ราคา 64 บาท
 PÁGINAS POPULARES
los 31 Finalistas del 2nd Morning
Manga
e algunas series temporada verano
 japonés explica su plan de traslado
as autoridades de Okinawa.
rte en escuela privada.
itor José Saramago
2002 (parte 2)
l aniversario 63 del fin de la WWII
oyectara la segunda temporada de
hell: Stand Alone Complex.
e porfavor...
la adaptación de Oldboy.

^^^^

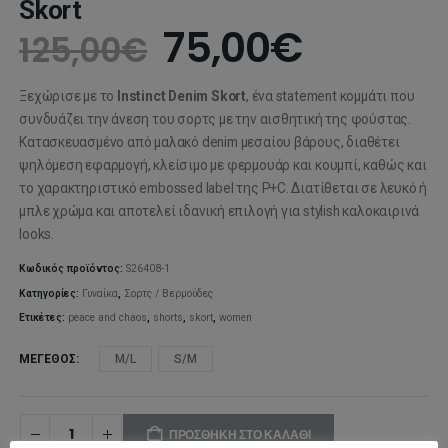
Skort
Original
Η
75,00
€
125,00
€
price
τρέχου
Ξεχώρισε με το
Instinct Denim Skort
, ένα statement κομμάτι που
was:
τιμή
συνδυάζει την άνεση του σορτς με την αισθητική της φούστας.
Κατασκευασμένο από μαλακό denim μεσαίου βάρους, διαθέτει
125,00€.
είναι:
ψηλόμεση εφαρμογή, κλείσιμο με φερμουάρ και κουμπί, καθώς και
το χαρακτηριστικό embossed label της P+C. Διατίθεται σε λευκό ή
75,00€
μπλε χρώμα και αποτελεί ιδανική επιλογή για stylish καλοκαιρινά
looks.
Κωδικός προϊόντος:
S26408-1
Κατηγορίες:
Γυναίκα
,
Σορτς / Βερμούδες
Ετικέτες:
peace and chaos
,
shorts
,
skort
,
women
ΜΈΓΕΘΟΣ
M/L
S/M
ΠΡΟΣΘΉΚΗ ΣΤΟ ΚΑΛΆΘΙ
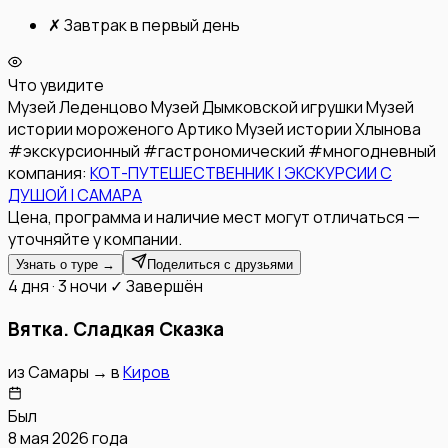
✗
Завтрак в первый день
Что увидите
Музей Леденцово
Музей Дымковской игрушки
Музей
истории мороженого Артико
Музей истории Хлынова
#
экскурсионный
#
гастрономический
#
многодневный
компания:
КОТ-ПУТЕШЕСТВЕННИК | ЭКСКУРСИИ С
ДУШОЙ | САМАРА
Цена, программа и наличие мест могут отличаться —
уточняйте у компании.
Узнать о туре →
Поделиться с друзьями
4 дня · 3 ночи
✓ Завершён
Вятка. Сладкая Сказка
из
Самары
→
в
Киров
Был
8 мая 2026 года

^^^^

**Exercise requirements:** Give the number of lines in this material that include the string "Музей", with no other text.

**Result:** 4